STUDY MATERIAL ->

○ ○ ○ ○ ○

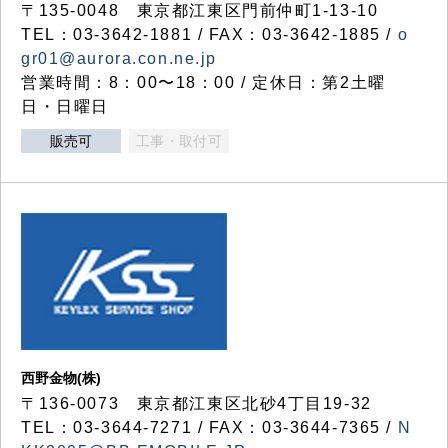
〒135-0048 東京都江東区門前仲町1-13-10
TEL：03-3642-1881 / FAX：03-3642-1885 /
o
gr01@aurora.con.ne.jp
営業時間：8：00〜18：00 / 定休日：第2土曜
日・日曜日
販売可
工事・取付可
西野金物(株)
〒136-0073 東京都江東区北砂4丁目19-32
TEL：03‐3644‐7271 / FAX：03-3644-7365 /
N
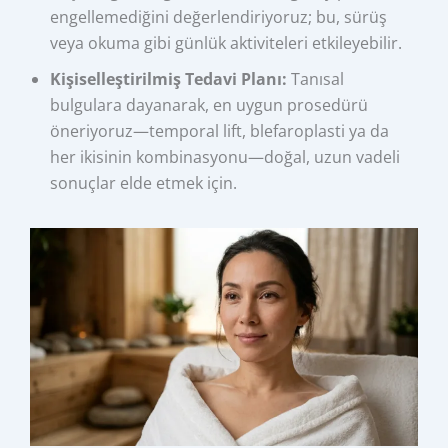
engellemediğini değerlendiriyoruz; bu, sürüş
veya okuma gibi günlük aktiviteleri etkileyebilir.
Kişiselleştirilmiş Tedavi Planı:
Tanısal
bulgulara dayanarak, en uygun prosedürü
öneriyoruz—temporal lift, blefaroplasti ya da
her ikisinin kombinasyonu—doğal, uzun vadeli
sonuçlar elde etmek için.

○ ○ ○ ○ ○

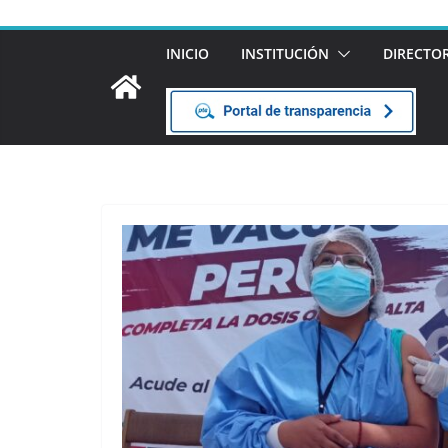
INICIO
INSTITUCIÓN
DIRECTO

○ ○ ○ ○ ○

EXERCISE PROMPT ->
Whatever pictures the records hold, omit them; give again exactly the lines from the one containing "営業時間：8：00〜18：00 / 定休日：第2土曜" through the one containing "sonuçlar elde etmek için.".

ANSWER SPACE ->
営業時間：8：00〜18：00 / 定休日：第2土曜
日・日曜日
販売可
工事・取付可
西野金物(株)
〒136-0073 東京都江東区北砂4丁目19-32
TEL：03‐3644‐7271 / FAX：03-3644-7365 /
N
engellemediğini değerlendiriyoruz; bu, sürüş
veya okuma gibi günlük aktiviteleri etkileyebilir.
Kişiselleştirilmiş Tedavi Planı:
Tanısal
bulgulara dayanarak, en uygun prosedürü
öneriyoruz—temporal lift, blefaroplasti ya da
her ikisinin kombinasyonu—doğal, uzun vadeli
sonuçlar elde etmek için.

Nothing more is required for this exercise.